Ali would later say that both he and Frazier went to Manila as champions, and came back as old men. Frazier fought twice more but never won another fight. Ali won his next six, but those included at least two decisions that could have easily gone the other way, and may have fallen in his favor at least partially due to his almost mythical status atop the heavyweight division. Those in his camp remembered him running his fingers over the bumps in his skull following that last Frazier fight and asking himself why he’d keep doing a thing like this.
He finally lost his title to Leon Spinks in 1978, then got it back one last time in the rematch. He kept vowing to quit, then coming back for one more, one more. At least part of it was financial necessity, even after all the big fights and big paydays. Ali traveled with an entourage that spent his money like it was a contest.
One member of the entourage was said to have noted that Ali was surrounded by “professional hangers-on,” adding: “We got the best in the business.”
He’d also lost both money and property in his split with his second wife Belinda. That, too, had been exacerbated by his trip to Manila to meet Frazier for a third time. While there, Ali’s mistress had been introduced as his wife to the president of the Philippines, and Belinda learned of it through the newspapers.
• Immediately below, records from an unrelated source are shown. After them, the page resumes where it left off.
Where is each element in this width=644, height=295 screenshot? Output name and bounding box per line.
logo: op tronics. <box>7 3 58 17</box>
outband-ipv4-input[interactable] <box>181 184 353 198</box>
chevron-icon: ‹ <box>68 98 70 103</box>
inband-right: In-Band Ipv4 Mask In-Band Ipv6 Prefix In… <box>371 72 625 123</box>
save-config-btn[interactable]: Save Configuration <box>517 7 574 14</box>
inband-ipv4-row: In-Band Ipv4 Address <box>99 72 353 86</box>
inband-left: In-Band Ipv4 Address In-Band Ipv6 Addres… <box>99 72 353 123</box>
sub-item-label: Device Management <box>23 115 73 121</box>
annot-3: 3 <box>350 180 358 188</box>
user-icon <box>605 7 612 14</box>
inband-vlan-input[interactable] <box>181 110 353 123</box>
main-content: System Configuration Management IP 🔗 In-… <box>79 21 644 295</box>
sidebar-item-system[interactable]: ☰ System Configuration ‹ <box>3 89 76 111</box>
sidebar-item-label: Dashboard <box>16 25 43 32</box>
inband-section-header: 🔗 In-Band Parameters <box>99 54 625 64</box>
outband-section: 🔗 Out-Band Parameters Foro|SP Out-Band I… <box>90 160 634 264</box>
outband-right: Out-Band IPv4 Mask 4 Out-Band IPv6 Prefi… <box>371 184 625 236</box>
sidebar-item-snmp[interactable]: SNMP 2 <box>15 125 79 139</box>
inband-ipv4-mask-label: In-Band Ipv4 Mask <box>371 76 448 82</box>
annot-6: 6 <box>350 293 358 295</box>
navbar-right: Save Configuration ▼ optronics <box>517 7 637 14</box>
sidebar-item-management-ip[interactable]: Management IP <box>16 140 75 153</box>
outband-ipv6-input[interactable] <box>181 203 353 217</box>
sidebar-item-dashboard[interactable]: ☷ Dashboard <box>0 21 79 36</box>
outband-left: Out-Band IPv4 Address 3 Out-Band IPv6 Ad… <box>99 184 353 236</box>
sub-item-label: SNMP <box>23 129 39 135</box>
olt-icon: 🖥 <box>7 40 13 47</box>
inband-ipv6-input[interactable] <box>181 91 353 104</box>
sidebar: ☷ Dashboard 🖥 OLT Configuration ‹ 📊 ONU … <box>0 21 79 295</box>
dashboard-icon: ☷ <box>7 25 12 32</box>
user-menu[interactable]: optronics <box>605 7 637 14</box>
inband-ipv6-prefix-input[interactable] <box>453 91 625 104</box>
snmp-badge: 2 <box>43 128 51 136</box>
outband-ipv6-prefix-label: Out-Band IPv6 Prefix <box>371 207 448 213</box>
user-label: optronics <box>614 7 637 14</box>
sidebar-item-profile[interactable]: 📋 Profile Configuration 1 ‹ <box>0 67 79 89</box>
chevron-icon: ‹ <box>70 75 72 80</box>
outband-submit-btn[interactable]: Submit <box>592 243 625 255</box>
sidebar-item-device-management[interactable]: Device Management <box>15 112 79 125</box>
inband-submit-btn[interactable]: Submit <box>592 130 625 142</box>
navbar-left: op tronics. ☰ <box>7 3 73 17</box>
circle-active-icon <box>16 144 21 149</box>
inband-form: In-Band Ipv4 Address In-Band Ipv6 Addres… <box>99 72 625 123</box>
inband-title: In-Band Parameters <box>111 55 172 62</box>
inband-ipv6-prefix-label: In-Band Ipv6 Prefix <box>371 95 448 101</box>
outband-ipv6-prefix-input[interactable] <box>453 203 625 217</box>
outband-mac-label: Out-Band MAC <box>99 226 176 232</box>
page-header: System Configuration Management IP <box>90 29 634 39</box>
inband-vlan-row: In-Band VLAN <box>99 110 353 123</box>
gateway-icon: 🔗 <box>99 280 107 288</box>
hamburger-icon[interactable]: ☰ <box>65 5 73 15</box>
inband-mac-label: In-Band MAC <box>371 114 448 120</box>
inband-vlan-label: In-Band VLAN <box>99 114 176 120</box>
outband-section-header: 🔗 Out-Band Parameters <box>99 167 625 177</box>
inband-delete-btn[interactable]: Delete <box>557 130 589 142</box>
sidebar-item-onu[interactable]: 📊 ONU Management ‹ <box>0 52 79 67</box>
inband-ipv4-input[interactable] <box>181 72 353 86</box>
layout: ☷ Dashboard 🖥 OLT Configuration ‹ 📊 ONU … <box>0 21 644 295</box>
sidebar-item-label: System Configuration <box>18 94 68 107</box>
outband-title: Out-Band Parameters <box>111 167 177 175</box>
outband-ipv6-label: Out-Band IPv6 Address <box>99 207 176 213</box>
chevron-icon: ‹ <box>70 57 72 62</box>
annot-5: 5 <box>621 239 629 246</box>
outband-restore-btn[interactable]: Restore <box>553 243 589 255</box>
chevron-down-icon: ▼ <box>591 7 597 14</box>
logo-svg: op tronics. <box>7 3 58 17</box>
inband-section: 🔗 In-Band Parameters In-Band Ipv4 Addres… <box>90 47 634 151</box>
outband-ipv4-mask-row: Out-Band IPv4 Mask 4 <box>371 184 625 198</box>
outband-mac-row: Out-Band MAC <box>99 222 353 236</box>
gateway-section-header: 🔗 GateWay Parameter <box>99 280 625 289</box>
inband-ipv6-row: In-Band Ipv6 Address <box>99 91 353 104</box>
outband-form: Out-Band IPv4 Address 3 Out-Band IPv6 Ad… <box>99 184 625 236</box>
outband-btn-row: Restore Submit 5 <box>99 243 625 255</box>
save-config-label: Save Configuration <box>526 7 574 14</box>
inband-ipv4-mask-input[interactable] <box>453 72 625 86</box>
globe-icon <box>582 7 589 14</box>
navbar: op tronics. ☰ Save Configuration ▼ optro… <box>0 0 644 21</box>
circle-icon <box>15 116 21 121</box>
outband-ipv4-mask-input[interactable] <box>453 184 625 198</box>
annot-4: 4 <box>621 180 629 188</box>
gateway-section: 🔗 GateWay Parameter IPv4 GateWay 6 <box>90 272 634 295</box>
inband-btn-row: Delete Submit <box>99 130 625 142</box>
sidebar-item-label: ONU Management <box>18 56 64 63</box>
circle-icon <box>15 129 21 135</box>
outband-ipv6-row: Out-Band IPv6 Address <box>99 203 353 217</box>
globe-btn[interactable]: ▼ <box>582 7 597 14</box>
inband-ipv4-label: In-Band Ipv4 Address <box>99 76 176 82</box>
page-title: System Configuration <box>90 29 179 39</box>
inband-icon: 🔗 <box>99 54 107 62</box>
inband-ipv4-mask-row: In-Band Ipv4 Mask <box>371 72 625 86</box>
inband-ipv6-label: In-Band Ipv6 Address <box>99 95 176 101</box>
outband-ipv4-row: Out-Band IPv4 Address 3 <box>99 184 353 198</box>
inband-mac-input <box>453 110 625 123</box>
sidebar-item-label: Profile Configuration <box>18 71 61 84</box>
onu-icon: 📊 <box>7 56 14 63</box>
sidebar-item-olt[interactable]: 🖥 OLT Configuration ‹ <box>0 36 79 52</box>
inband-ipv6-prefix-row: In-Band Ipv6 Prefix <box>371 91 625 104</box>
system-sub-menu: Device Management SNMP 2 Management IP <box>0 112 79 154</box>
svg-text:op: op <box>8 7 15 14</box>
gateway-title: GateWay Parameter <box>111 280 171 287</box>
“She got on the next [plane] smoking,” Izenberg said, and just about everyone in Manila could hear her raging at Ali in his hotel room. As she was flying back, her plane stopped in Hawaii. There, according to Izenberg, she received a message sent by Ali’s handlers within the Nation of Islam.
“They told her, ‘We cannot afford this publicity. We will see you get everything you need and want. Keep your mouth shut,’” Izenberg said. “And that’s when she came out with the statement that Islam allowed you to have more than one wife.”
Ali later said that both he and Frazier went to Manila as champions, and came back as old men. Frazier fought twice more but never won another fight. Those in Ali’s camp remember him running his fingers over the bumps in his skull and asking himself why he’d keep doing a thing like this.
Frazier, just as he’d said, never did reach a point where he was willing to look back and laugh at how Ali had treated him. Some 25 years after the fight, Izenberg was working on a retrospective that included interviews with both men. Ali expressed surprise at the fact that Frazier was still holding that grudge. Tell him I didn’t mean any of it, he told Izenberg. Tell him it was just to sell the fights, and I’m sorry. So Izenberg called Frazier up and told him.
“He asked me, ‘What did he say?’ He would never use his name, always just referred to Ali as ‘him,’” Izenberg said. “I told him he’d said he was sorry. He said, ‘No, tell me exactly what he said.' So I told him everything that Ali had said and he said, ‘OK, here’s what I want you to do. When you’re done talking to me, call him back. Tell him you told me exactly what he said. And tell him I said he can take sorry and shove it all the way up his ass.’”
Frazier’s bitterness toward Ali did not relent even when it became clear that Ali was suffering from Parkinson’s disease.
“God has shut him down,” Frazier said in 2005. “He can't talk no more because he was saying the wrong things. He was always making fun of me. I'm the dummy; I'm the one getting hit in the head. Tell me now. Him or me; which one talks worse now?”
In the end, both seemed to resent the other’s place in their lore. Frazier felt that Ali had defined him, negatively and unfairly, against his will. Ali felt that Frazier was only notable for the role he played in the Ali story. To the extent he’d ever hated Frazier, who had been a friend to him and even loaned him money during his boxing exile, it was because Frazier thought he was “my equal,” Ali said.
“Without me, Joe’s nothing,” Ali told Kram after he’d retired. “He should stop using me, them fights for his fame. It’s all over. Look at me, I’m not right, sick. He should be sick too, all them punches I lay on his dumb head.”
Here, Kram wrote, Ali paused to consider the state of things. What the wins had cost him. The places both men had gone to just to beat the other. The current state of things for both of them.
“Nothing lasts,” Ali said finally. “We just flies, ain’t we?”